Information operations · Information Warfare · Russia

Predicting Russian Trolls Using Reddit Comments


Using Machine Learning to Predict Russian Trolls

Code for those Interested

Introduction

Russia has long maintained a contentious relationship with countries in the west. Vladimir Putin, the Russian President, has long been known as a Russian nationalist who will do anything to advance the interests of his country (Marten 2018). This has long led to many countries in the West(The United States, England, etc.) constantly suspecting his motives. Over the past several years, this relationship has soured due to accusations of Russia interference in the 2016 US Presidential election.

There has been much discussion and public outrage pertaining to Russian influence on social media giants such as Facebook and Twitter. Russian troll farms put a significant amount of effort into creating fake accounts and Facebook pages to influence American voters (BBC, 2018).

Although this problem has been identified and a variety of companies have taken action to shut down thousands of troll accounts, it does not mean the trouble has ended. There is nevertheless fear that Russia may try to use social media for other devious purposes (Washington Post).

Russian Flag: Source- wikipedia.com

Although Facebook and Twitter have been highlighted by the media as the premier venues of Russian influence, Reddit represents another company that had to deal with Russian trolls. In 2017, Reddit released a list of over 900 accounts they suspected to be controlled by Russian troll farms (Thomsen 2018). Although they were able to track these users, it does not mean the Russians have given up on using Reddit as a platform to influence people.

The goal of this project is to develop an algorithm that can identify potential Russian trolls using the commenting activity of a user.

Now, there are many groups that I think would be interested in using my work. Obviously, Reddit would be interested; they want to make sure their community is clear of trolls. Reddit users and American citizens would also have a stake. Ultimately, the US Government may express an interest as well. The government is quite angry the Russians interfered with the election.

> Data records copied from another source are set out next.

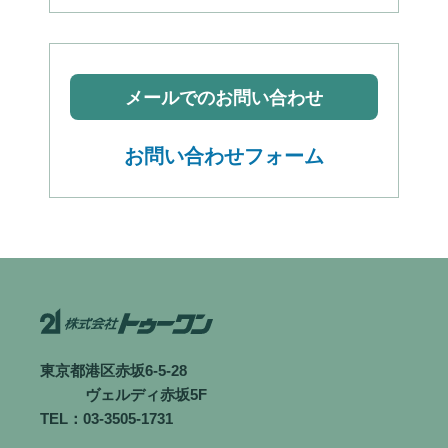
メールでのお問い合わせ
お問い合わせフォーム
東京都港区赤坂6-5-28
ヴェルディ赤坂5F
TEL：03-3505-1731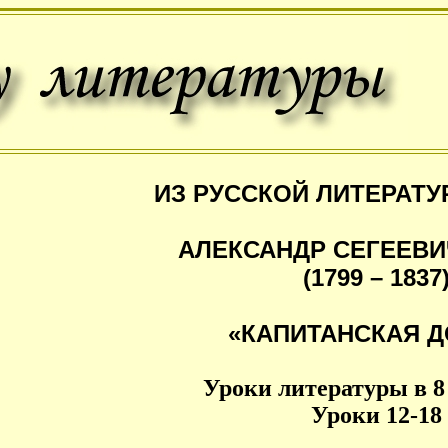
ИЗ РУССКОЙ ЛИТЕРАТУ
АЛЕКСАНДР СЕГЕЕВИ
(1799 – 1837
«КАПИТАНСКАЯ Д
Уроки литературы в 8
Уроки 12-18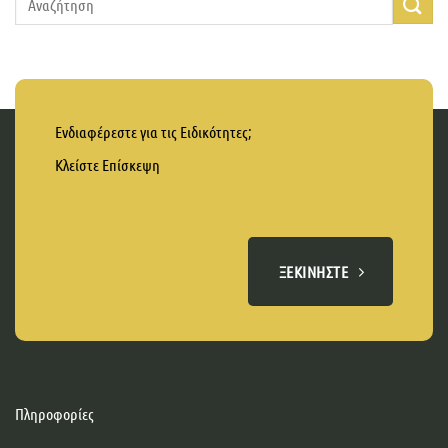
Ενδιαφέρεστε για τις Ειδικότητες;
Κλείστε Επίσκεψη
ΞΕΚΙΝΉΣΤΕ
Πληροφορίες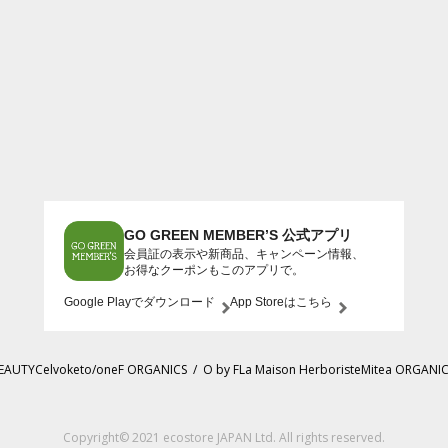
GO GREEN MEMBER’S 公式アプリ
会員証の表示や新商品、キャンペーン情報、
お得なクーポンもこのアプリで。
Google Playでダウンロード
App Storeはこちら
BEAUTY
Celvoke
to/one
F ORGANICS
/
O by F
La Maison Herboriste
Mitea ORGANI
Copyright© 2021 ecostore JAPAN Ltd. All rights reserved.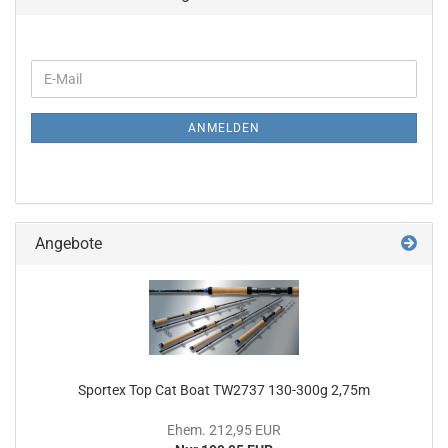
WEITER
E-
ZUR
Mail
NEWSLETTER-
ANMELDUNG
ANMELDEN
Angebote
Sportex Top Cat Boat TW2737 130-300g 2,75m
Ehem. 212,95 EUR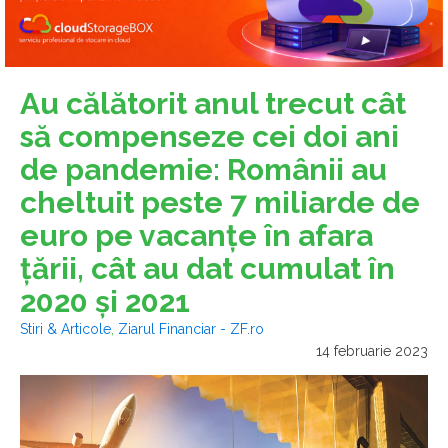
Au călătorit anul trecut cât
să compenseze cei doi ani
de pandemie: Românii au
cheltuit peste 7 miliarde de
euro pe vacanţe în afara
ţării, cât au dat cumulat în
2020 şi 2021
Stiri & Articole
,
Ziarul Financiar - ZF.ro
14 februarie 2023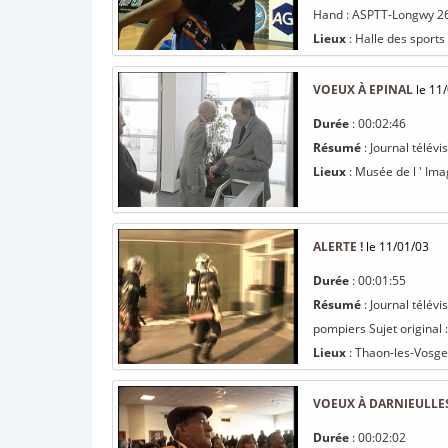
Hand : ASPTT-Longwy 26-
Lieux
: Halle des sports
VOEUX À EPINAL
le 11
Durée
: 00:02:46
Résumé
: Journal télévi
Lieux
: Musée de l ' Im
ALERTE !
le 11/01/03
Durée
: 00:01:55
Résumé
: Journal télévi
pompiers Sujet original 
Lieux
: Thaon-les-Vosges
VOEUX À DARNIEULLE
Durée
: 00:02:02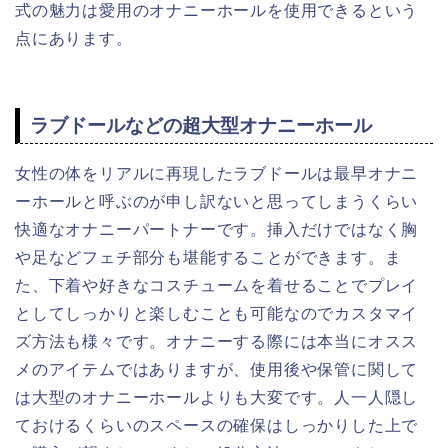
式の魅力は愛用のオナニーホールを使用できるという
点にあります。
ラブドールなどの超大型オナニーホール
女性の体をリアルに再現したラブドールは最早オナニ
ーホールと呼ぶのが申し訳ないと思ってしまうくらい
快適なオナニーパートナーです。挿入だけではなく胸
や足などフェチ部分も堪能することができます。ま
た、下着や好きなコスチュームを着せることでプレイ
としてしっかりと楽しむことも可能なのでカスタマイ
ズ方法も様々です。オナニーする際には本当にオスス
メのアイテムではありますが、使用後や保管に関して
は大型のオナニーホールよりも大変です。人一人隠し
ておけるくらいのスペースの確保はしっかりした上で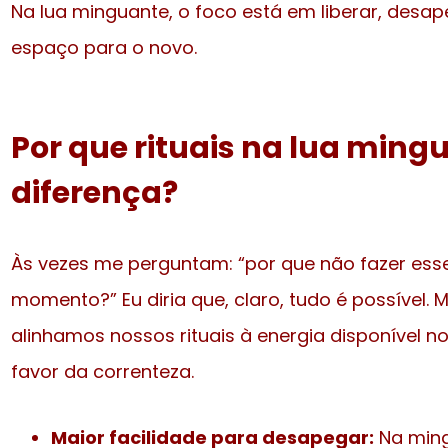
Na lua minguante, o foco está em liberar, desape
espaço para o novo.
Por que rituais na lua min
diferença?
Às vezes me perguntam: “por que não fazer esse
momento?” Eu diria que, claro, tudo é possível.
alinhamos nossos rituais à energia disponível 
favor da correnteza.
Maior facilidade para desapegar:
Na mingu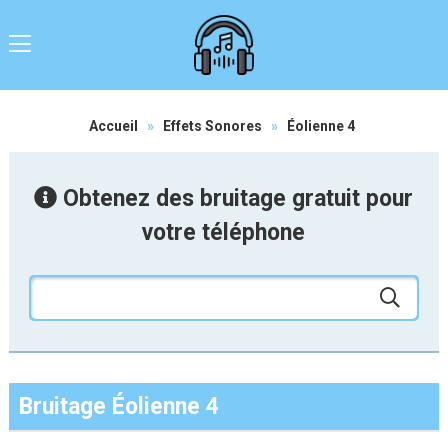
Accueil
»
Effets Sonores
»
Éolienne 4
Obtenez des bruitage gratuit pour
votre téléphone
Bruitage Éolienne 4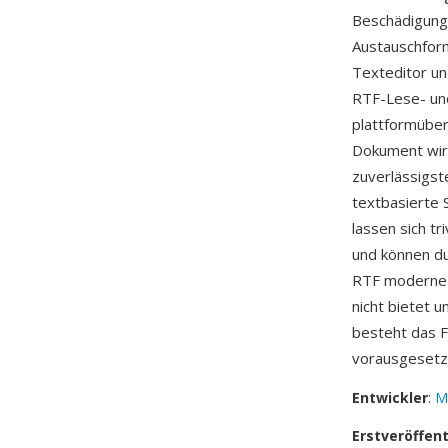
Beschädigung.
Austauschform
Texteditor u
RTF-Lese- und
plattformüber
Dokument wird
zuverlässigst
textbasierte 
lassen sich t
und können d
RTF moderne 
nicht bietet u
besteht das F
vorausgesetz
Entwickler
:
M
Erstveröffen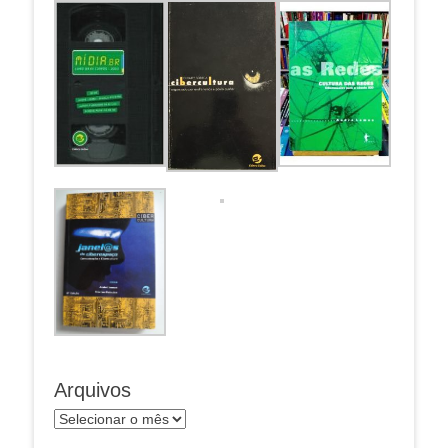
Arquivos
Arquivos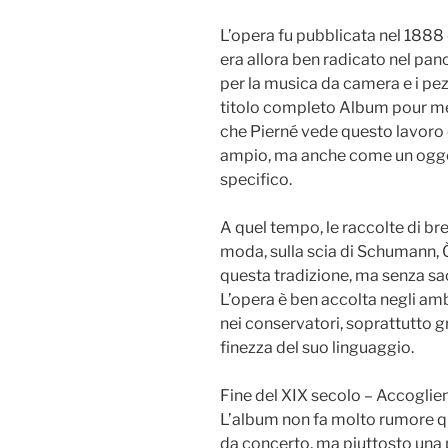
L’opera fu pubblicata nel 1888 
era allora ben radicato nel pan
per la musica da camera e i pezz
titolo completo Album pour mes 
che Pierné vede questo lavoro
ampio, ma anche come un ogge
specifico.
A quel tempo, le raccolte di br
moda, sulla scia di Schumann, Ča
questa tradizione, ma senza sacri
L’opera è ben accolta negli am
nei conservatori, soprattutto gra
finezza del suo linguaggio.
Fine del XIX secolo – Accoglie
L’album non fa molto rumore q
da concerto, ma piuttosto una p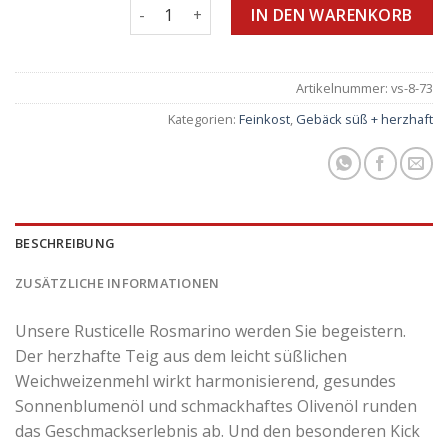
Rustichelle al Rosmarino Italienisches Salz
IN DEN WARENKORB
Artikelnummer:
vs-8-73
Kategorien:
Feinkost
,
Gebäck süß + herzhaft
BESCHREIBUNG
ZUSÄTZLICHE INFORMATIONEN
Unsere Rusticelle Rosmarino werden Sie begeistern.
Der herzhafte Teig aus dem leicht süßlichen
Weichweizenmehl wirkt harmonisierend, gesundes
Sonnenblumenöl und schmackhaftes Olivenöl runden
das Geschmackserlebnis ab. Und den besonderen Kick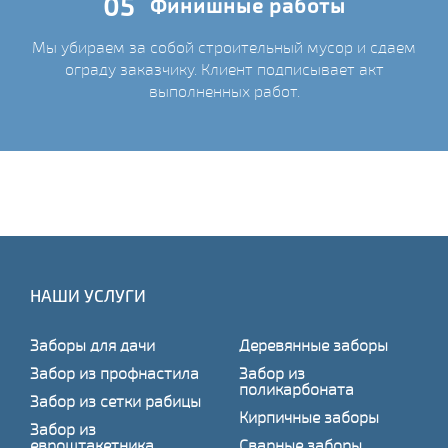
05
Финишные работы
Мы убираем за собой строительный мусор и сдаем
ограду заказчику. Клиент подписывает акт
выполненных работ.
НАШИ УСЛУГИ
Заборы для дачи
Деревянные заборы
Забор из профнастила
Забор из
поликарбоната
Забор из сетки рабицы
Кирпичные заборы
Забор из
евроштакетника
Сварные заборы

Problem Definition and Data

Russian Propaganda is not something we want on US platforms. The problem I would like to solve involves keeping these accounts from infiltrating Reddit. Ideally, I would like to produce a complex classifier that combines several data mining techniques to predict whether or not a person can be classified as Russian propagandist.

I made use of two data sets: one which contains the comment activity of Russian trolls and the other contains comments of random Reddit users. I obtained the Russian troll data set from data.world. I obtained the other data set (Non-trolls) from Google Big Query. I randomly sampled several thousand comments from 2015 to 2018.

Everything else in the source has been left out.